> _Assigned task_
The full set of entries below must be returned exactly as shown.

Stored dataset items:
════
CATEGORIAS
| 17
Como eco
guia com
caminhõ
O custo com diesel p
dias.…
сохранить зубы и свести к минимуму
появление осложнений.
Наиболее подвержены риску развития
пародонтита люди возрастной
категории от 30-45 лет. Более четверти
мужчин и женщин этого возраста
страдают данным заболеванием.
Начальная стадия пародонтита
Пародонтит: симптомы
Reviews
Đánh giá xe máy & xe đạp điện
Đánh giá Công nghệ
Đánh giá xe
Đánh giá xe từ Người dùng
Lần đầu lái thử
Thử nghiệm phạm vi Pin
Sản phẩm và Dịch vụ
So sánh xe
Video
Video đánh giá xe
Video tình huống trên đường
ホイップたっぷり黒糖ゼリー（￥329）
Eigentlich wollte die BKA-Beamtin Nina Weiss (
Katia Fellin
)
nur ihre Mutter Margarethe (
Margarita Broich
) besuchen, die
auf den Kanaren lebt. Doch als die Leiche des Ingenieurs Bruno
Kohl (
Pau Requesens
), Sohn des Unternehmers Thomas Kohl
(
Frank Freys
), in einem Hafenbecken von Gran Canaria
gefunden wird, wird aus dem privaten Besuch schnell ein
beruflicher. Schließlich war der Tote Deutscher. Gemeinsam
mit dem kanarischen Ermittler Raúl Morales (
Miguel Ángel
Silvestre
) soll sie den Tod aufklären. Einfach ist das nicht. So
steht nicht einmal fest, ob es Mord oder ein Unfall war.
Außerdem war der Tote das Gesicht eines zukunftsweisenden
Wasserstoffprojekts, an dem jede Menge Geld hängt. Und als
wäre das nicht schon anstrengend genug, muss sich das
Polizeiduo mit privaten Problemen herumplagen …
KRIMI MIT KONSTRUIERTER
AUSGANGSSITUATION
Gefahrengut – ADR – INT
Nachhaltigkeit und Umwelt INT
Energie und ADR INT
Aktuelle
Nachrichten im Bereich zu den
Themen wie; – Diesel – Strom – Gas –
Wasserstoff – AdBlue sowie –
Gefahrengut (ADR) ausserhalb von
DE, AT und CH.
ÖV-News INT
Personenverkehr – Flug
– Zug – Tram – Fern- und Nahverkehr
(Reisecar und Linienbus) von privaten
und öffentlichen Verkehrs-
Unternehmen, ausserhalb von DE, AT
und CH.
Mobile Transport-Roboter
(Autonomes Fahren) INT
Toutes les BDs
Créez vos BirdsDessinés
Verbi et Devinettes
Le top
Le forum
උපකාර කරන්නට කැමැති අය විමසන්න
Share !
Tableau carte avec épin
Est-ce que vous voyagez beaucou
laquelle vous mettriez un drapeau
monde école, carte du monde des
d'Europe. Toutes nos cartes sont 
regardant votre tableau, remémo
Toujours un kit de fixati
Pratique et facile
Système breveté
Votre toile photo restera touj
════
> _Response area_
CATEGORIAS
| 17
Como eco
guia com
caminhõ
O custo com diesel p
dias.…
сохранить зубы и свести к минимуму
появление осложнений.
Наиболее подвержены риску развития
пародонтита люди возрастной
категории от 30-45 лет. Более четверти
мужчин и женщин этого возраста
страдают данным заболеванием.
Начальная стадия пародонтита
Пародонтит: симптомы
Reviews
Đánh giá xe máy & xe đạp điện
Đánh giá Công nghệ
Đánh giá xe
Đánh giá xe từ Người dùng
Lần đầu lái thử
Thử nghiệm phạm vi Pin
Sản phẩm và Dịch vụ
So sánh xe
Video
Video đánh giá xe
Video tình huống trên đường
ホイップたっぷり黒糖ゼリー（￥329）
Eigentlich wollte die BKA-Beamtin Nina Weiss (
Katia Fellin
)
nur ihre Mutter Margarethe (
Margarita Broich
) besuchen, die
auf den Kanaren lebt. Doch als die Leiche des Ingenieurs Bruno
Kohl (
Pau Requesens
), Sohn des Unternehmers Thomas Kohl
(
Frank Freys
), in einem Hafenbecken von Gran Canaria
gefunden wird, wird aus dem privaten Besuch schnell ein
beruflicher. Schließlich war der Tote Deutscher. Gemeinsam
mit dem kanarischen Ermittler Raúl Morales (
Miguel Ángel
Silvestre
) soll sie den Tod aufklären. Einfach ist das nicht. So
steht nicht einmal fest, ob es Mord oder ein Unfall war.
Außerdem war der Tote das Gesicht eines zukunftsweisenden
Wasserstoffprojekts, an dem jede Menge Geld hängt. Und als
wäre das nicht schon anstrengend genug, muss sich das
Polizeiduo mit privaten Problemen herumplagen …
KRIMI MIT KONSTRUIERTER
AUSGANGSSITUATION
Gefahrengut – ADR – INT
Nachhaltigkeit und Umwelt INT
Energie und ADR INT
Aktuelle
Nachrichten im Bereich zu den
Themen wie; – Diesel – Strom – Gas –
Wasserstoff – AdBlue sowie –
Gefahrengut (ADR) ausserhalb von
DE, AT und CH.
ÖV-News INT
Personenverkehr – Flug
– Zug – Tram – Fern- und Nahverkehr
(Reisecar und Linienbus) von privaten
und öffentlichen Verkehrs-
Unternehmen, ausserhalb von DE, AT
und CH.
Mobile Transport-Roboter
(Autonomes Fahren) INT
Toutes les BDs
Créez vos BirdsDessinés
Verbi et Devinettes
Le top
Le forum
උපකාර කරන්නට කැමැති අය විමසන්න
Share !
Tableau carte avec épin
Est-ce que vous voyagez beaucou
laquelle vous mettriez un drapeau
monde école, carte du monde des
d'Europe. Toutes nos cartes sont 
regardant votre tableau, remémo
Toujours un kit de fixati
Pratique et facile
Système breveté
Votre toile photo restera touj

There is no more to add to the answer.